**Task description:**
Search the records for the string "ОТЛОЖИТЬ". Copy each line where it occurs.

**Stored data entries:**
+ + + + + + +

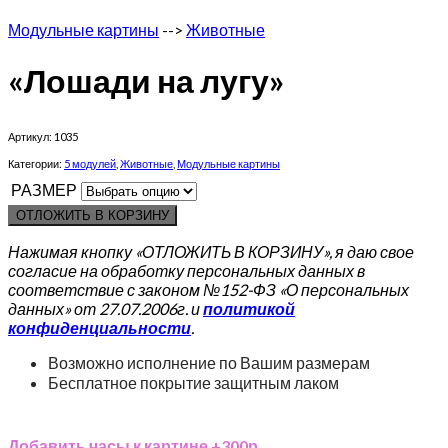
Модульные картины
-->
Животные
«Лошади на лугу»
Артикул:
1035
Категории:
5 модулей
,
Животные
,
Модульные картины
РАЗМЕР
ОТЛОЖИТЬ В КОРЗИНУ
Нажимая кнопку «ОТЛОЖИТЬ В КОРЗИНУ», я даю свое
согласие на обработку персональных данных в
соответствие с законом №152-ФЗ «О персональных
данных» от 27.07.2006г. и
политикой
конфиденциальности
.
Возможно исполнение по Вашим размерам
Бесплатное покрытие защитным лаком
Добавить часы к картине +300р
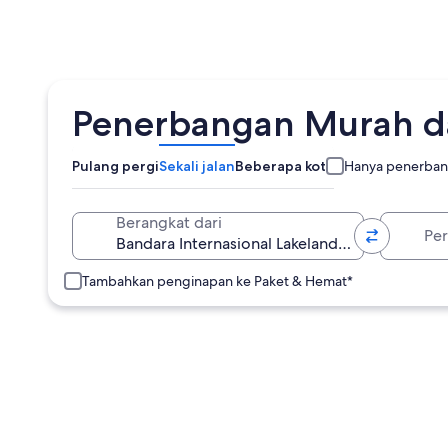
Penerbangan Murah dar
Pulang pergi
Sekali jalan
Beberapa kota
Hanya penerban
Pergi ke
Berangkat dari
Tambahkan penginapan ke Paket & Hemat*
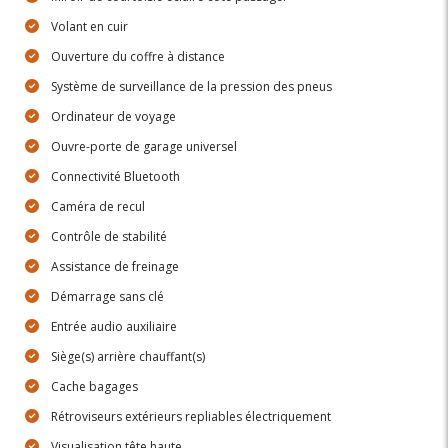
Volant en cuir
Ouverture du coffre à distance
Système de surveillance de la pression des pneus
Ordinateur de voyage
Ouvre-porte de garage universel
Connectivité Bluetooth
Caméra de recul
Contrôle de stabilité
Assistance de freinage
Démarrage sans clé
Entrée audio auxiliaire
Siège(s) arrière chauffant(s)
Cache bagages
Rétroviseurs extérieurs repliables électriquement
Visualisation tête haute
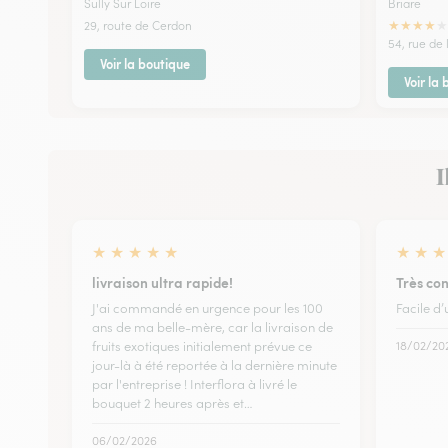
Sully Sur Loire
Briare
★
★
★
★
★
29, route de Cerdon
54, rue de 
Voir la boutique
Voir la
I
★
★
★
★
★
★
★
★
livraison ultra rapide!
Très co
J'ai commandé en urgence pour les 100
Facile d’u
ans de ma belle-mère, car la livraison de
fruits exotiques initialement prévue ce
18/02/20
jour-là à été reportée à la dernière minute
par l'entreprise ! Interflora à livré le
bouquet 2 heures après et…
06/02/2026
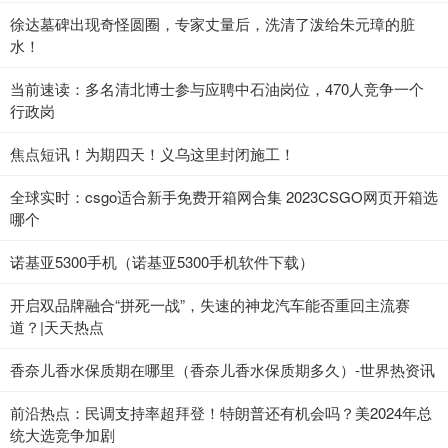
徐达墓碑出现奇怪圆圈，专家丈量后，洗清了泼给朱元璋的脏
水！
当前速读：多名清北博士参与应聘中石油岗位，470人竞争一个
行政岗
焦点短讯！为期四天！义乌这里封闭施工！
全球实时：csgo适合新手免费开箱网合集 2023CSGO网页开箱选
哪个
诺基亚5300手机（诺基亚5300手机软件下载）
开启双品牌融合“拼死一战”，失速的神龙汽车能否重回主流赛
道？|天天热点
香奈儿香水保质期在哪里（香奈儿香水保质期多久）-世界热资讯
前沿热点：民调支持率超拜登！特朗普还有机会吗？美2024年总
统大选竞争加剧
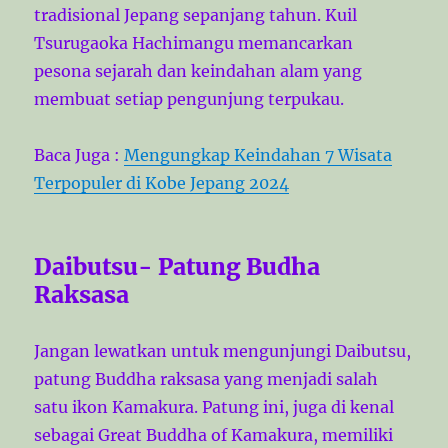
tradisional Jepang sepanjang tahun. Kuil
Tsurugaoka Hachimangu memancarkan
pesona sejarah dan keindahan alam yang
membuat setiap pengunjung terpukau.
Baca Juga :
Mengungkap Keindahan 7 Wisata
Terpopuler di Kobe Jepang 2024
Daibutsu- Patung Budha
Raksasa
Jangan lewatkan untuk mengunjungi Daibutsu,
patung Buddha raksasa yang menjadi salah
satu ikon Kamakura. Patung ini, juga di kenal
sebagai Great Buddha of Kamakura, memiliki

+ + + + + + +

**Task result:**
ОТЛОЖИТЬ В КОРЗИНУ
Нажимая кнопку «ОТЛОЖИТЬ В КОРЗИНУ», я даю свое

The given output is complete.